Ein Mahnfinger für Ruhe

Die Top-Ten der beliebtesten Schweizer Sehenswürdigkeiten stammt vom Online-Reiseportal, das Millionen von Usern zählt. Diese können die Orte, die sie auf der ganzen Welt besucht haben, bewerten, Fotos hochladen und kommentieren. Aus diesen Meinungen stellt Tripadvisor jährlich die zehn beliebtesten Sehenswürdigkeiten vor. Es geht also nicht um Besucherzahlen, sondern um den Eindruck, der die Sehenswürdigkeit hinterlassen hat.

«Es ist ein architektonisches Meisterwerk, ein kirchengeschichtliches Denkmal, eine Stätte der Ruhe und Besinnung, ein Zeichen christlicher Kultur», schwärmt ein Besucher auf dem Reiseportal. Diese Begeisterung teilen täglich hunderte Touristen, die auf ihrer Reise einen Abstecher zur Jesuitenkirche machen. Auch angespornt durch die vielen positiven Bewertungen.
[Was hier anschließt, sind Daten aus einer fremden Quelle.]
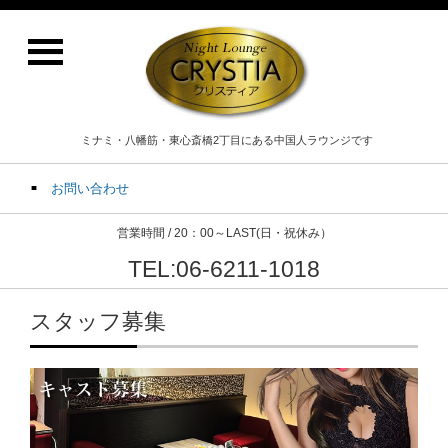
ミナミ・八幡筋・東心斎橋2丁目にある中国人ラウンジです
お問い合わせ
営業時間 / 20：00～LAST(日・祝休み）
TEL:06-6211-1018
スタッフ募集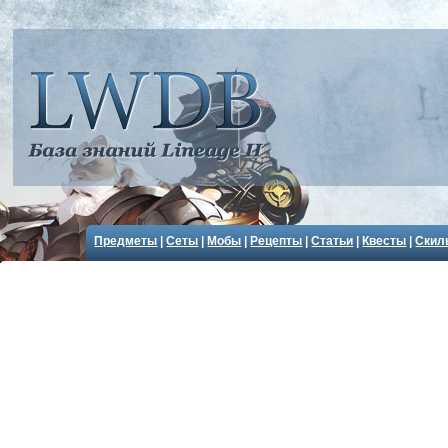
Предметы
|
Сеты
|
Мобы
|
Рецепты
|
Статьи
|
Квесты
|
Скил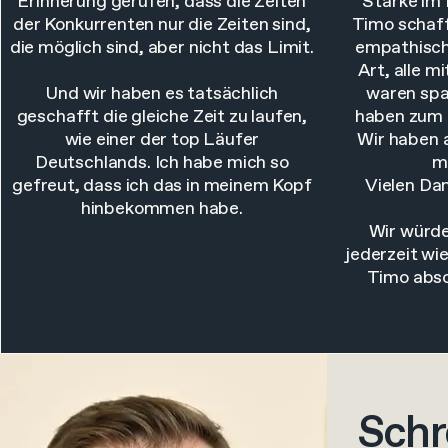
Erinnerung gerufen, dass die Zeiten
Stärke im 
der Konkurrenten nur die Zeiten sind,
Timo schaff
die möglich sind, aber nicht das Limit.
empathisch
Art, alle m
Und wir haben es tatsächlich
waren spa
geschafft die gleiche Zeit zu laufen,
haben zum 
wie einer der top Läufer
Wir haben 
Deutschlands. Ich habe mich so
m
gefreut, dass ich das in meinem Kopf
Vielen Dan
hinbekommen habe.
Wir würde
jederzeit w
Timo abso
Schr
Doch damit verliert das Prädikat «Stätte der Ruhe und Besinnung» an Bedeutung. Wie viele Touristen verträgt der Ort der Stille? Wie ein Mahnfinger wirken da die beiden Plakatständer im Eingangsbereich der Jesuitenkirche. In verschiedenen Sprachen und bildlich illustriert weisen sie die Gäste darauf hin, leise zu sein.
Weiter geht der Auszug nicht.